──────── Excerpted data

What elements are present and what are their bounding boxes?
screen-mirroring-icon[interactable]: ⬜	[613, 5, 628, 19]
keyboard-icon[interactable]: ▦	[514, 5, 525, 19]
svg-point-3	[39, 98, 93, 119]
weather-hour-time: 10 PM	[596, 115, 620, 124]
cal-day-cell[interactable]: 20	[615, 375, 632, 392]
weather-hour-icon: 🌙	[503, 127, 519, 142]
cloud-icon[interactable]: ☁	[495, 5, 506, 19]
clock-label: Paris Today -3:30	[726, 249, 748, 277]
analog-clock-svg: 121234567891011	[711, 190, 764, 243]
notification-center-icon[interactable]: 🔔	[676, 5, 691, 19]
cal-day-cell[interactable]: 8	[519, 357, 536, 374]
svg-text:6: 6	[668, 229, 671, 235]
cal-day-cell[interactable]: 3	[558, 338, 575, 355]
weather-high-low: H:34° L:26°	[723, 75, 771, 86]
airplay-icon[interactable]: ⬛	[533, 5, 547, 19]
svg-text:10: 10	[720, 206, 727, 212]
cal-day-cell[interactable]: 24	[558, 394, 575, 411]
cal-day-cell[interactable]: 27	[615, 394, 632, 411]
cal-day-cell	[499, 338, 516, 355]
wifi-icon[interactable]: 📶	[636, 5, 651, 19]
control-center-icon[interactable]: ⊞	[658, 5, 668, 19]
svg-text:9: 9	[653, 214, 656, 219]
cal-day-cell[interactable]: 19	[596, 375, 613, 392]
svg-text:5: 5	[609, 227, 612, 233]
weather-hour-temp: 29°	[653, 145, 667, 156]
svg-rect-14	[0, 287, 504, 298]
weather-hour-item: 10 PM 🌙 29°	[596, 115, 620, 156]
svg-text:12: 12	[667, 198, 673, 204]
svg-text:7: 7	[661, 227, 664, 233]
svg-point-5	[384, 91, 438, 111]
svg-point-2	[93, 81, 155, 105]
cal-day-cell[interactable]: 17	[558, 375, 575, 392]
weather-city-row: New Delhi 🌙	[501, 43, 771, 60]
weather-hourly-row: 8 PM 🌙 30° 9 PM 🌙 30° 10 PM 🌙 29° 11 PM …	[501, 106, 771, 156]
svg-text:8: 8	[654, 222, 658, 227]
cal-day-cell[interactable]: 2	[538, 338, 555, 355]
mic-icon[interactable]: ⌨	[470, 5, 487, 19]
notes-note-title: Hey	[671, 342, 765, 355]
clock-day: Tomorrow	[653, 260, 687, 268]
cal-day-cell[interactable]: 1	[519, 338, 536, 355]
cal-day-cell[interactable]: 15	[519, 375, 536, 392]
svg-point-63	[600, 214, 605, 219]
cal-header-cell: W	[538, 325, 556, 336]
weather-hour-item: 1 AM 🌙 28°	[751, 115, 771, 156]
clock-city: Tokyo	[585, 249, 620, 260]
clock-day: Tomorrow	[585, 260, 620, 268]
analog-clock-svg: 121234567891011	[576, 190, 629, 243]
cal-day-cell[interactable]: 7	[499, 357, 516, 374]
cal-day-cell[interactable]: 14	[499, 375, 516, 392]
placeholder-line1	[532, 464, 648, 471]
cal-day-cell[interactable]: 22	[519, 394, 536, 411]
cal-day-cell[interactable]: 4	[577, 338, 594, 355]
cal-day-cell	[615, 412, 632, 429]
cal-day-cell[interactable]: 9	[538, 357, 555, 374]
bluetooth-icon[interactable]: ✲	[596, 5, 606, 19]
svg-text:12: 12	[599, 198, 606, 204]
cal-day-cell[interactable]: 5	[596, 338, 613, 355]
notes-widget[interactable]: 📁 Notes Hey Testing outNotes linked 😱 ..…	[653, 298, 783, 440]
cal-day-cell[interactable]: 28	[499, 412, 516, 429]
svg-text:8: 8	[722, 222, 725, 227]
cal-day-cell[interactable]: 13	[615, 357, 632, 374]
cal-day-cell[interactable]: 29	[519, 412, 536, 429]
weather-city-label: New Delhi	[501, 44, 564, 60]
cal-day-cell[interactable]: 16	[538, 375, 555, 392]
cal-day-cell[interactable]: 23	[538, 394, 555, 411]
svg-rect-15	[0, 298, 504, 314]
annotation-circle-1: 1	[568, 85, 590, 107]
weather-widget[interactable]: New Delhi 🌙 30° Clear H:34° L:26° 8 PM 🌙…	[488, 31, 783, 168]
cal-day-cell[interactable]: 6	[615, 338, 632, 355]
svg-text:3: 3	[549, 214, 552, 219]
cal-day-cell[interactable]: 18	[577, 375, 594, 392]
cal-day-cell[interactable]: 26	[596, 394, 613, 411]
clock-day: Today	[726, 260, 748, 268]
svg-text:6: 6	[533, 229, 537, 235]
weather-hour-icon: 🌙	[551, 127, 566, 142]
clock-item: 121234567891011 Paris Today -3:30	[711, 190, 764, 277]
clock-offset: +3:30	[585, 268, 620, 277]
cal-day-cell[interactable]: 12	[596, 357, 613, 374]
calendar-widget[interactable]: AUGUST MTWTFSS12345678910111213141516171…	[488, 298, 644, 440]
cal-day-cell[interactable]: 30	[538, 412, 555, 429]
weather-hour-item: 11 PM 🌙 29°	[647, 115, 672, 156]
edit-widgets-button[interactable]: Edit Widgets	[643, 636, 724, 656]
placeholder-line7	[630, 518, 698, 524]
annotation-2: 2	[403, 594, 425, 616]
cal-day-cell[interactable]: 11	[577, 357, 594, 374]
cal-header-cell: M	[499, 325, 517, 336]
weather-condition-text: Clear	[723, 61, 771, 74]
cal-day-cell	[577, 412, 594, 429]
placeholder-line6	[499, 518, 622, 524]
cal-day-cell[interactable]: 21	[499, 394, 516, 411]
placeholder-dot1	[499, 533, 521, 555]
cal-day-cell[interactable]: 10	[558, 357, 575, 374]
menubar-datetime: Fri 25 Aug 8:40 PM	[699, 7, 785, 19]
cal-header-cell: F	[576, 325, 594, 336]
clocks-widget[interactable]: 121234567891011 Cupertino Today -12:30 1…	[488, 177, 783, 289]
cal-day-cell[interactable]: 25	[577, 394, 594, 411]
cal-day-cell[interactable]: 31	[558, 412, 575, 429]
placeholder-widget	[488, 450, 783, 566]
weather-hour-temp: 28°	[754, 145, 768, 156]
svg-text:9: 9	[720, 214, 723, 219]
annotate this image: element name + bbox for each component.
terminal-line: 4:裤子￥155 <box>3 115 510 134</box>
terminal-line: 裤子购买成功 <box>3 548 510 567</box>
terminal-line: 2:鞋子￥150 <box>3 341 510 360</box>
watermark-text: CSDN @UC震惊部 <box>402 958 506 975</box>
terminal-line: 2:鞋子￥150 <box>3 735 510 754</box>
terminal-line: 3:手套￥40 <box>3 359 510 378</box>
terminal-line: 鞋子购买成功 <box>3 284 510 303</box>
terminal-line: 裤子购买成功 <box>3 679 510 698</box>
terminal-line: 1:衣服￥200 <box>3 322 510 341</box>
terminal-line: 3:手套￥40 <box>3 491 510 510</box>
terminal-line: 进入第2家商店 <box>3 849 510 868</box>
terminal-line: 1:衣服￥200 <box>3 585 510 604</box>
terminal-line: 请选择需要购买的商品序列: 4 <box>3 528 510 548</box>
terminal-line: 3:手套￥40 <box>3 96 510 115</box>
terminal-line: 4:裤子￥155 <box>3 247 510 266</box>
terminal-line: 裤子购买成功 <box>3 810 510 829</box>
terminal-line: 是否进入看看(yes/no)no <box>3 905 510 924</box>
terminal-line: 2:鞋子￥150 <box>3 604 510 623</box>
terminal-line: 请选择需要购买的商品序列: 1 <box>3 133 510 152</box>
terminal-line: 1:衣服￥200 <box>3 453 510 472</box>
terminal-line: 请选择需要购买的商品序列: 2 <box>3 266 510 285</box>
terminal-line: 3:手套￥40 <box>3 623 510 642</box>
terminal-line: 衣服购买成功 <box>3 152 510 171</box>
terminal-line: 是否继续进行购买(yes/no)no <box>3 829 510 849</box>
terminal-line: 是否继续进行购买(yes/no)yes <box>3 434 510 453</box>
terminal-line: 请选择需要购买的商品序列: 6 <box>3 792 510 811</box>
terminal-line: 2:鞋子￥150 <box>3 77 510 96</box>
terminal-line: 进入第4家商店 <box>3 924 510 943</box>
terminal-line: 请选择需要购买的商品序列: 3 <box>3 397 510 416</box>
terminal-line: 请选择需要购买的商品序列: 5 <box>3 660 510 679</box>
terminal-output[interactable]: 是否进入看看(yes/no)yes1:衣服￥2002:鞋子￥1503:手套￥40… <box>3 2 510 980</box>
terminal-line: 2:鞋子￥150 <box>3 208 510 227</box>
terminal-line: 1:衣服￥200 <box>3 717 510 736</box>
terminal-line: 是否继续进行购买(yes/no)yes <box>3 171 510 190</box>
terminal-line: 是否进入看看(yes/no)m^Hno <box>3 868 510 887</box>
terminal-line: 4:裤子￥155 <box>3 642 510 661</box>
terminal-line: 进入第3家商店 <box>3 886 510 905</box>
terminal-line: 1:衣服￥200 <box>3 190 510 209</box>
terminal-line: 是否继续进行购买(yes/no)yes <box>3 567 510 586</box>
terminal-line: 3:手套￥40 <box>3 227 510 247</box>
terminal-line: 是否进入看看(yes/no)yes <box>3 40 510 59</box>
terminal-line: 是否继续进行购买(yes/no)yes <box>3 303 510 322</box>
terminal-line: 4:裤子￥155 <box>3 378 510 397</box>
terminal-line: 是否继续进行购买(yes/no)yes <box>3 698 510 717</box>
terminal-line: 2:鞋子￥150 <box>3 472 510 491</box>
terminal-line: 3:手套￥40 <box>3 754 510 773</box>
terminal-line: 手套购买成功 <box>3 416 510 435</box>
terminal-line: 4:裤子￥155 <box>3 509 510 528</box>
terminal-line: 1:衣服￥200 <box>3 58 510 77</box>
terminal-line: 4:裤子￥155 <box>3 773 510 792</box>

────────────────

» **Aim of the task**
Look for the word "temp" throughout the material above and copy every line that has it.

» **Solved exercise**
weather-hour-temp: 29°	[653, 145, 667, 156]
weather-hour-temp: 28°	[754, 145, 768, 156]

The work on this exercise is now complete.